GHI is a genetic condition in which patients present with growth failure due to primary IGF1 deficiency caused by a defect in the GH-IGF1 axis. In the last 10 years in the Centre for Endocrinology of WHRI at Barts and the London, 24 causative mutations in genes of the GHIGF1 axis have been determined in 58 patients (Table 1). STAT5B mutations were responsible in 2 cases, IGFALS in 4 but the majority of defects identified were in GHR. Most mutations identified were autosomal recessive, missense or nonsense changes in extracellular domain coding exons of GHR, but we also described pseudoexon activation as a cause and reported the first polypyrimidine tract mutation. Other unusual cases included a homozygous deletion of 22 bp in the intracellular domain and a dominant negative mode of inheritance in a child with a mild short stature phenotype.

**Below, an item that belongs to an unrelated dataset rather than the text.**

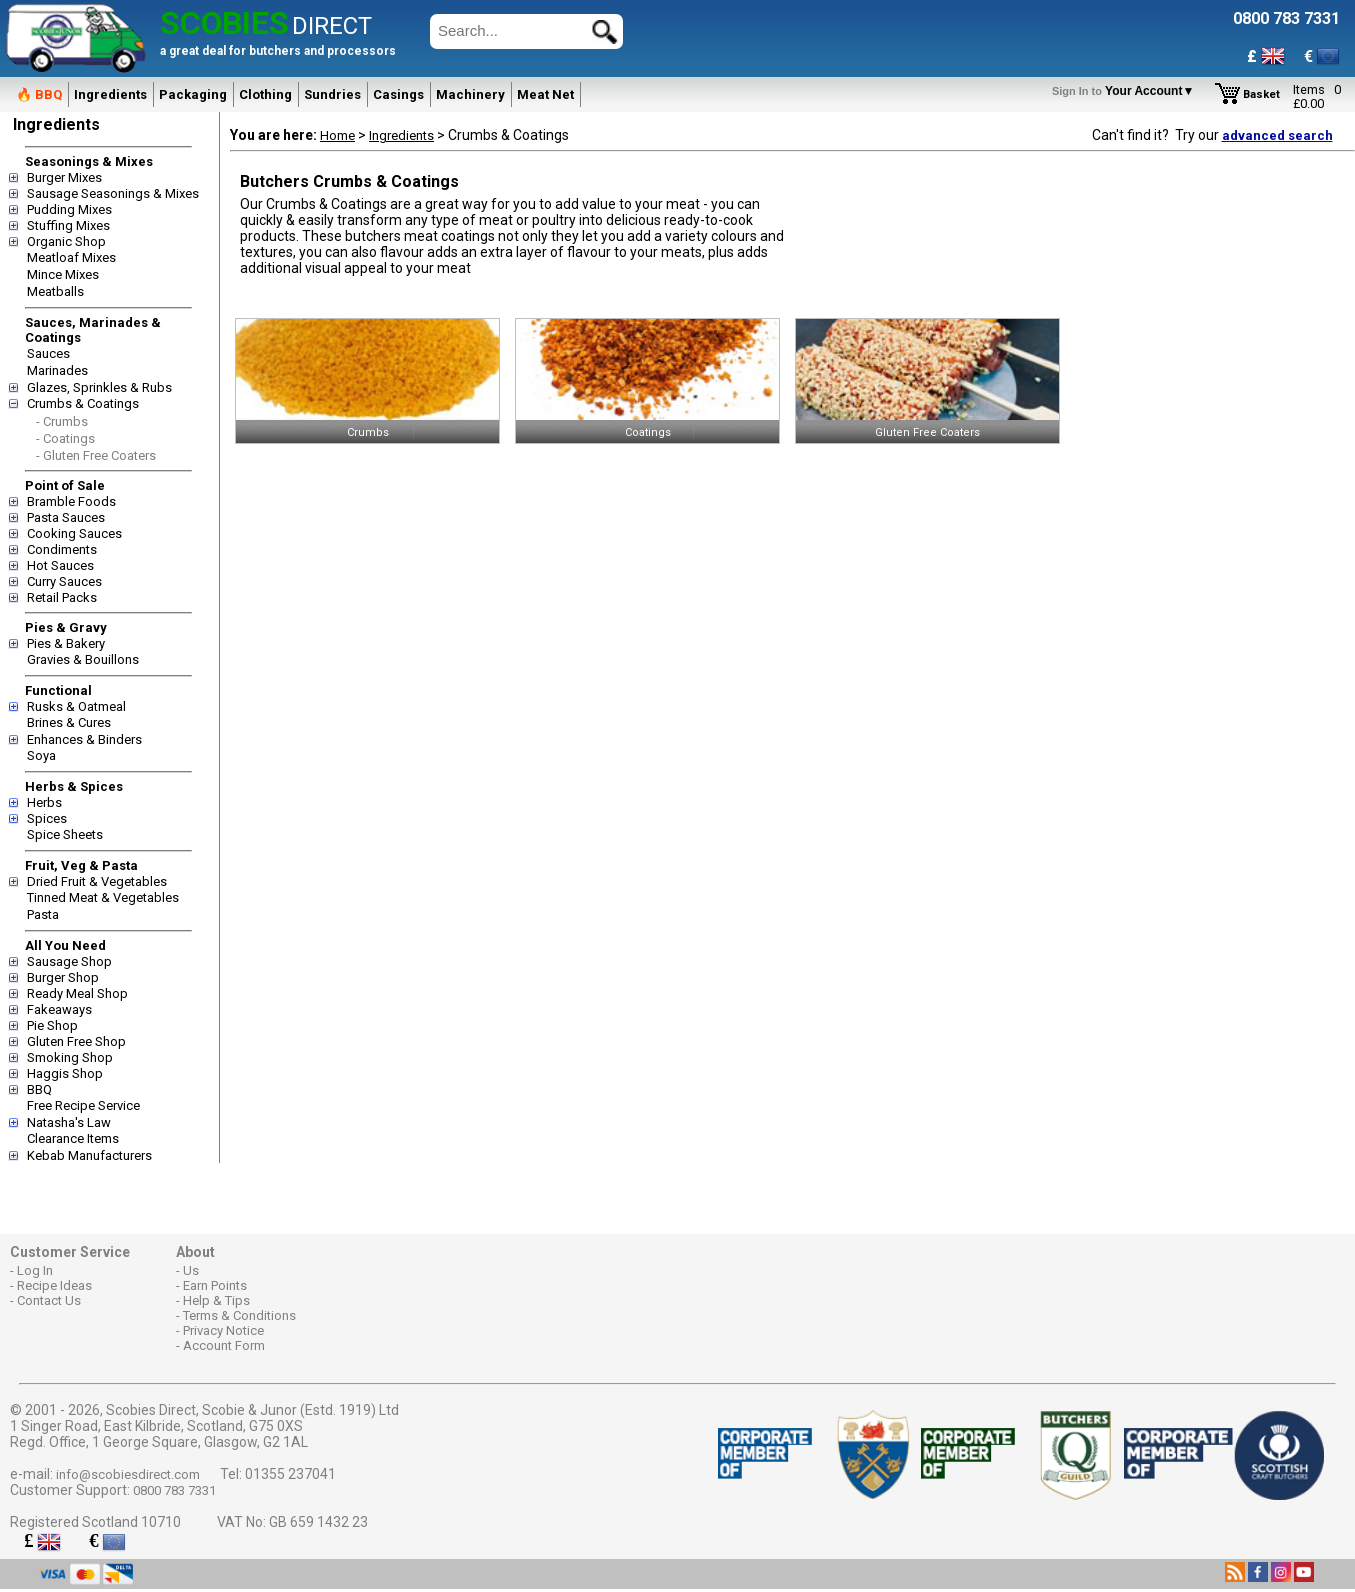 Image resolution: width=1355 pixels, height=1592 pixels. I want to click on advanced search, so click(1277, 135).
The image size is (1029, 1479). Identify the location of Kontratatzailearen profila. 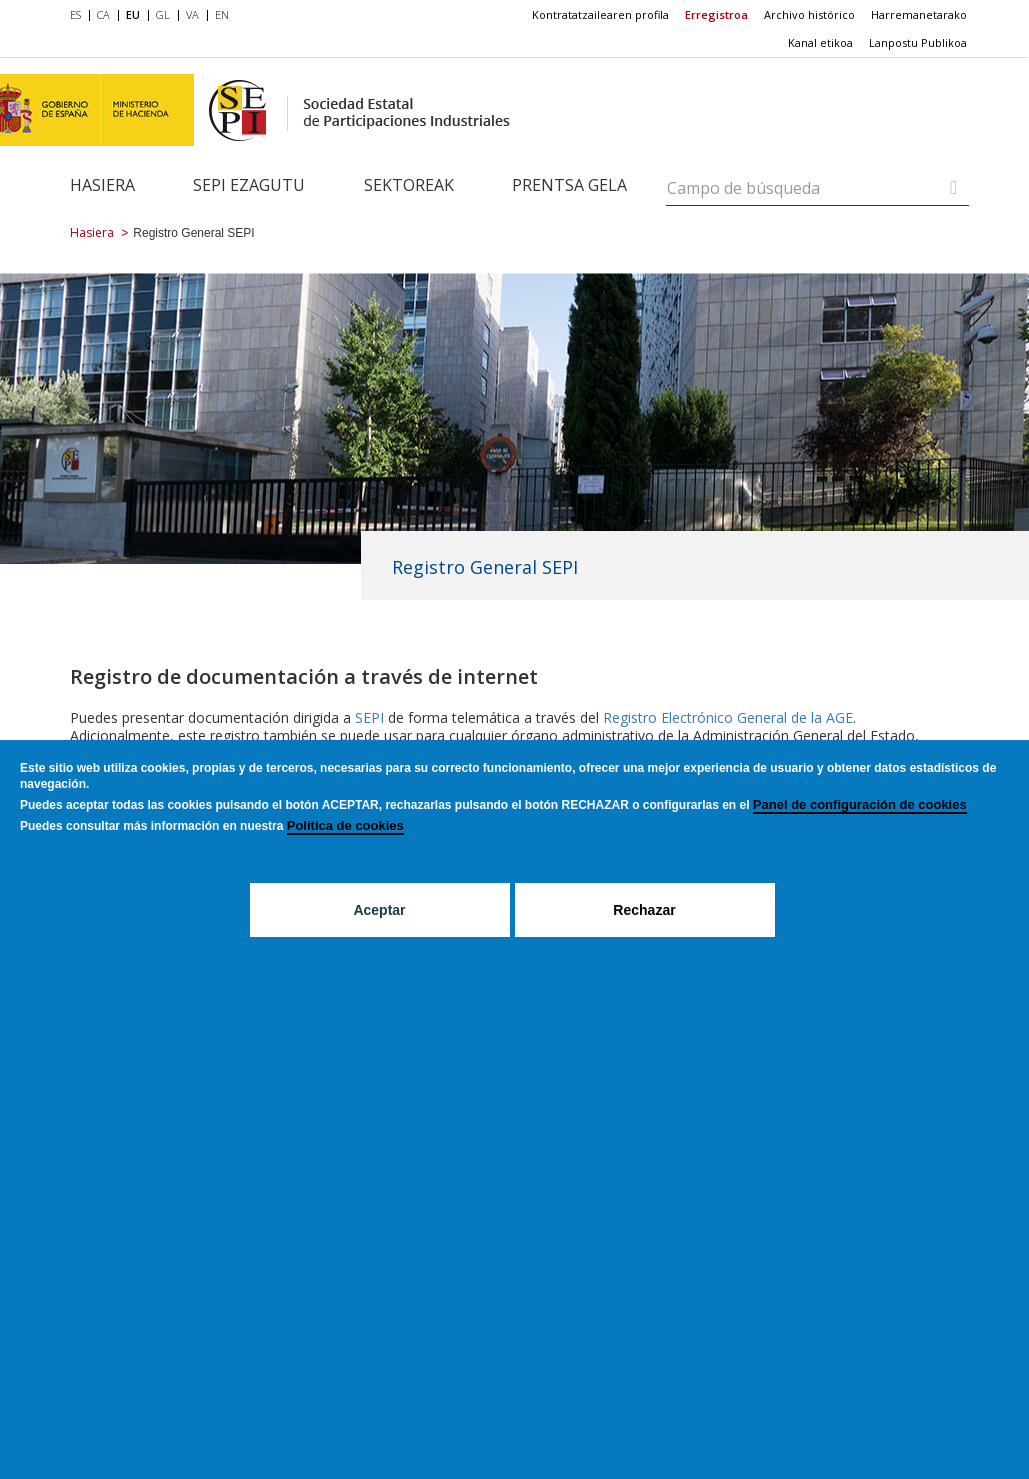 (600, 14).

|Mutation||Number of individuals||Country of origin|
|IVS2 ds+1 G to A||2||Turkey|
|IVS6 ds+1 G to A||1||Hong Kong|
|IVS7 as-6 T to A||1||Bangladesh|
|IVS8 ds-1 G to C or R274T||3||UK|
|IVS8 as-6 G to A||1||UK|
|IVS9 ds+2 T to C (heterozygous)||2||Spain|
In conclusion, genotyping of candidate genes was informative in the investigation of a significant proportion of patients with GHI. Most cases were caused by defects in GHR but mutations in other genes of the GH-IGF1 axis such as STAT5B and IGFALS are being increasingly recognised as causal.